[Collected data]
------------------------------------------------------------------------

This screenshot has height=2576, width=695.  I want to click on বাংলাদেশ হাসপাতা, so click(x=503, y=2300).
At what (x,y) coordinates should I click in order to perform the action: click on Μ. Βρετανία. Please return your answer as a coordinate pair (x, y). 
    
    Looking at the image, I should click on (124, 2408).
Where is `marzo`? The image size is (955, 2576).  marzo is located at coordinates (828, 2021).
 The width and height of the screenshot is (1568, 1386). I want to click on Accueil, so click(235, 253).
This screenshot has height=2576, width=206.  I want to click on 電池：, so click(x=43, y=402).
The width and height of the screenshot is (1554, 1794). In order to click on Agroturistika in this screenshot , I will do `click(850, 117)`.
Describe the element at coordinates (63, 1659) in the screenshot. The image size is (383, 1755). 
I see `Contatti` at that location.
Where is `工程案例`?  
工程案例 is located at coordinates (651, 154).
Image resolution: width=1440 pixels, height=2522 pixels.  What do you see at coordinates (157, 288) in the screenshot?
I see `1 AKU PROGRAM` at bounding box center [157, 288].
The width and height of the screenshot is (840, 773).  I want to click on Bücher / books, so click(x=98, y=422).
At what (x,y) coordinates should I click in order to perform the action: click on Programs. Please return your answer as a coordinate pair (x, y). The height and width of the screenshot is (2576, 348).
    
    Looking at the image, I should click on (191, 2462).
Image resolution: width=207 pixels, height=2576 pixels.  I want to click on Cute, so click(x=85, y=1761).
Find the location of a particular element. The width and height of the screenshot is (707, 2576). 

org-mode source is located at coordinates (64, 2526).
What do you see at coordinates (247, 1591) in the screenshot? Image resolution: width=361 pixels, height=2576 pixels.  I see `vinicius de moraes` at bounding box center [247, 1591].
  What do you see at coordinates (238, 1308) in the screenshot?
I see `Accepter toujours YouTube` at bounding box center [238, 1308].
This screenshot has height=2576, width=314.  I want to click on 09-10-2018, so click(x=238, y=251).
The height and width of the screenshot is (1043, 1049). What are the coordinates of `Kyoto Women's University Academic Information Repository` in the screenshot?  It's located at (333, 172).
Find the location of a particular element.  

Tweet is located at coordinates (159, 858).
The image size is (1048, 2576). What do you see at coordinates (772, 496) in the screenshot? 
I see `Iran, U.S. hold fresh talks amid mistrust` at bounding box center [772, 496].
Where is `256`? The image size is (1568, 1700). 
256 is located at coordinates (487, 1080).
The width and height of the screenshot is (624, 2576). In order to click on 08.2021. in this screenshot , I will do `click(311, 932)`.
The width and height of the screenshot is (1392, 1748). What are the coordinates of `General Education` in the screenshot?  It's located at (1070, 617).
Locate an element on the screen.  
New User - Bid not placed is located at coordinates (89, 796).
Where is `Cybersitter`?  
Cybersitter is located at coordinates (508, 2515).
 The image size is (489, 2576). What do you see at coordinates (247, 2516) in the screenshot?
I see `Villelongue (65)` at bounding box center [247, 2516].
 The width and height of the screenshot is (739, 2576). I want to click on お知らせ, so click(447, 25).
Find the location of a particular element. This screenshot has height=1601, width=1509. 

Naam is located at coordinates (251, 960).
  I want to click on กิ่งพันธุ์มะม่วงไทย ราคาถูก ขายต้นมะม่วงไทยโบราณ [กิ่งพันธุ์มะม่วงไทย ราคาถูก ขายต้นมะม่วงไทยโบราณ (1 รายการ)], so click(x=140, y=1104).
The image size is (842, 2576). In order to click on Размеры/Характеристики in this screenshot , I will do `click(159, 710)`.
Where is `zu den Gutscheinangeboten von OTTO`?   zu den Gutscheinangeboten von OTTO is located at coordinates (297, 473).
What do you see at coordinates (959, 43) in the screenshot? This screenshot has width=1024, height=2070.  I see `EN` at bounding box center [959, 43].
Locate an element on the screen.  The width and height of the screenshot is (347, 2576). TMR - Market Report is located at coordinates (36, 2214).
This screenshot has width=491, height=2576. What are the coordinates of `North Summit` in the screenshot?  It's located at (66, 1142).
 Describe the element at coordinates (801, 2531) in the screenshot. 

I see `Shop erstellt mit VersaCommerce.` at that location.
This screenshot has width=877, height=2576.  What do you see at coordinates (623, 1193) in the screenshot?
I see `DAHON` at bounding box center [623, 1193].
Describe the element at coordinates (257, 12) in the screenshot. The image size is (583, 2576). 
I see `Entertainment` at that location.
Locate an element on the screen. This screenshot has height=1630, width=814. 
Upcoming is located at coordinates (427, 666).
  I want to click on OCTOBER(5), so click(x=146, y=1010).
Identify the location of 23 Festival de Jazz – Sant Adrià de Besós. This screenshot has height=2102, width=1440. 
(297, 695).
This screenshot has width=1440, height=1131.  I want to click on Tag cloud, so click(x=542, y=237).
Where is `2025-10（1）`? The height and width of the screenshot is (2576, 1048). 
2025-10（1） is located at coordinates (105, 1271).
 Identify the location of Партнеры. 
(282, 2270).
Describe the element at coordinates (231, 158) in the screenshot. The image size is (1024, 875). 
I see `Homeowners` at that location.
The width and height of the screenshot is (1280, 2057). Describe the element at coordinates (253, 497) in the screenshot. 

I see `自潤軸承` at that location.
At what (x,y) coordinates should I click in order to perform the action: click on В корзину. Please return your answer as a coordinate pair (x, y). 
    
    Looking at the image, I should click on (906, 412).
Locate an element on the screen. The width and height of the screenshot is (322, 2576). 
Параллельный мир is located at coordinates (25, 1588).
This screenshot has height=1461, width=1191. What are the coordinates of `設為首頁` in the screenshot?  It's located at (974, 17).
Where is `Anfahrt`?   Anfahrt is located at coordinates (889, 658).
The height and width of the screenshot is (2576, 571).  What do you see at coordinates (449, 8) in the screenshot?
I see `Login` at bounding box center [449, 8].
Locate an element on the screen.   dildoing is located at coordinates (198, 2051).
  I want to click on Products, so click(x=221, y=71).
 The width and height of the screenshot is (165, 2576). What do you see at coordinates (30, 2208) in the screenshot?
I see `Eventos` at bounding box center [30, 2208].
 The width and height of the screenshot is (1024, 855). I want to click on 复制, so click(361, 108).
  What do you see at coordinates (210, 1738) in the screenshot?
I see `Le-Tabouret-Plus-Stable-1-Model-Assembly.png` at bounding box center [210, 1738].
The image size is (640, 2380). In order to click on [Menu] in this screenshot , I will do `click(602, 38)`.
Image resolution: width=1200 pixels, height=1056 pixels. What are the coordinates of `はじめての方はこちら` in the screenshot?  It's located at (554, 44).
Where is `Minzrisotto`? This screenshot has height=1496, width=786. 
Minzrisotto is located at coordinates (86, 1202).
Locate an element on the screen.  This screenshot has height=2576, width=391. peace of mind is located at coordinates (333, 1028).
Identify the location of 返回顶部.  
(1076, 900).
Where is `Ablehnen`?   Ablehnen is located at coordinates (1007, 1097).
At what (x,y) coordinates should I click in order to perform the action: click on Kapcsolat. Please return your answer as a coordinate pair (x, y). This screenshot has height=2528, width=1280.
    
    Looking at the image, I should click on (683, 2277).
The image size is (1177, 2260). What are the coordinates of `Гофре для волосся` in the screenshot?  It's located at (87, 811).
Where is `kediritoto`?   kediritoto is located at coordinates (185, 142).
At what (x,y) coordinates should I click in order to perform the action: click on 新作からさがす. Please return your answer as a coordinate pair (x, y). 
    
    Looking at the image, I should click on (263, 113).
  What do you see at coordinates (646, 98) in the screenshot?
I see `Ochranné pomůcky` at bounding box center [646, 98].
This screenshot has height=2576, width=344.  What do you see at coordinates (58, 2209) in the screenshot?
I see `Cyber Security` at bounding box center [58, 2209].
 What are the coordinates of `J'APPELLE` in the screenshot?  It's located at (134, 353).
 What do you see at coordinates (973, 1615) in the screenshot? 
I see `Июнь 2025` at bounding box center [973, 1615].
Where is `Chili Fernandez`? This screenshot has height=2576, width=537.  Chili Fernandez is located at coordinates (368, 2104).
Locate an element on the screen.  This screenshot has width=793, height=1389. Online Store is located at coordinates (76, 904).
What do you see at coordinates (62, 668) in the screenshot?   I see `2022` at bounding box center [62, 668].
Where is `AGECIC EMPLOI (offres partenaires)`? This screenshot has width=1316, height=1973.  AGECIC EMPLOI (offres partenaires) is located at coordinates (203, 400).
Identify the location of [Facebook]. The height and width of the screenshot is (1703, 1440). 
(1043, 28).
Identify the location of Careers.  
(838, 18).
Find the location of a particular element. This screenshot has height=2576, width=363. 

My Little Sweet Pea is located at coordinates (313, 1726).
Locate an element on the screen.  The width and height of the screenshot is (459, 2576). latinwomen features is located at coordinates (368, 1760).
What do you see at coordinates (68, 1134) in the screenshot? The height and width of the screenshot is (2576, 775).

------------------------------------------------------------------------

- [Description of the task]: Print exactly the lines above, between the one holding "Describe the element at coordinates (63, 1659)" and the one holding "Image resolution: width=207", inclusive, and nothing besides.

- [Output of the exercise]:
Describe the element at coordinates (63, 1659) in the screenshot. The image size is (383, 1755). 
I see `Contatti` at that location.
Where is `工程案例`?  
工程案例 is located at coordinates (651, 154).
Image resolution: width=1440 pixels, height=2522 pixels.  What do you see at coordinates (157, 288) in the screenshot?
I see `1 AKU PROGRAM` at bounding box center [157, 288].
The width and height of the screenshot is (840, 773).  I want to click on Bücher / books, so click(x=98, y=422).
At what (x,y) coordinates should I click in order to perform the action: click on Programs. Please return your answer as a coordinate pair (x, y). The height and width of the screenshot is (2576, 348).
    
    Looking at the image, I should click on (191, 2462).
Image resolution: width=207 pixels, height=2576 pixels.  I want to click on Cute, so click(x=85, y=1761).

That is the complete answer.